This is a hard riddle – it took me a couple of days (wall-time) to solve, but it was definitely worth it. Be warned – a certain mathematical maturity is needed…

There are three prisoners and a guard. The guard has an infinite sequence that is either all 1′s (e.g. 1111111111…) or it starts with a finite number of 1′s and eventually turns into 2′s (e.g. 1112222222…). The guard creates 3 bit sequences (i.e. composed entirely of 0′s and 1′s) such that the sum of the i’th bit in the 3 sequences is equal to the i’th element in his sequence (1 or 2).
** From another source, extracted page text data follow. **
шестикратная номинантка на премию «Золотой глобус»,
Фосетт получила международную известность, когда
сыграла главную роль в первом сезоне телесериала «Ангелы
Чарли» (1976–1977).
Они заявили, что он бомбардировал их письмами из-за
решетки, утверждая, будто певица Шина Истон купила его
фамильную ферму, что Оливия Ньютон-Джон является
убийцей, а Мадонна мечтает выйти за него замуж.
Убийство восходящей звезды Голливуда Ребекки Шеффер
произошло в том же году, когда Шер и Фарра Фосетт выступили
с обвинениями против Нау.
He then gives each of the 3 prisoners one of the 3 bit sequences. Each prisoner sees only his own sequence and has to guess whether the guard’s sequence consists only of 1′s or whether it turns into 2′s eventually. Devise a method that will make sure the majority of the prisoners (i.e. at least 2) guess correctly.
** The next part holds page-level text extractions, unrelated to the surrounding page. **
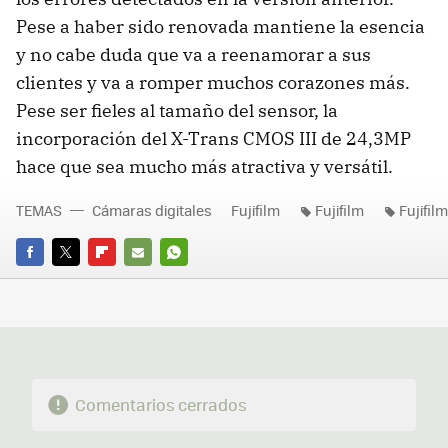
Pese a haber sido renovada mantiene la esencia
y no cabe duda que va a reenamorar a sus
clientes y va a romper muchos corazones más.
Pese ser fieles al tamaño del sensor, la
incorporación del X-Trans CMOS III de 24,3MP
hace que sea mucho más atractiva y versátil.
TEMAS
Cámaras digitales
Fujifilm
Fujifilm
Fujifil
FACEBOOK
TWITTER
FLIPBOARD
E-
WHATSAPP
MAIL
Comentarios cerrados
Thanks Haran for giving me this cool riddle!

A cute and easy algorithmic riddle.

You have an array of N bit strings each of length M. You know that there is at least one element that appears more than N/8 times in the array. Using O(M+log(N)) memory and O(NM) time, find such an element.

An Easier Version

Well, its actually almost exactly the same, but solve the above riddle in case there is an element that appears more than N/2 times in the array. I managed to find 3 distinct solutions to this easier variation, but only one of which generalizes easily.

Thanks Nemo for giving me this riddle!

The game of Reverse & Clean is a one player game, played on an N by M board, filled with Reversi pieces. Each Reversi piece has a black side and a white side. The game starts with all pieces showing their white side, except for the piece in the lower right corner, which shows its black side. See the figure for a 3 by 3 example.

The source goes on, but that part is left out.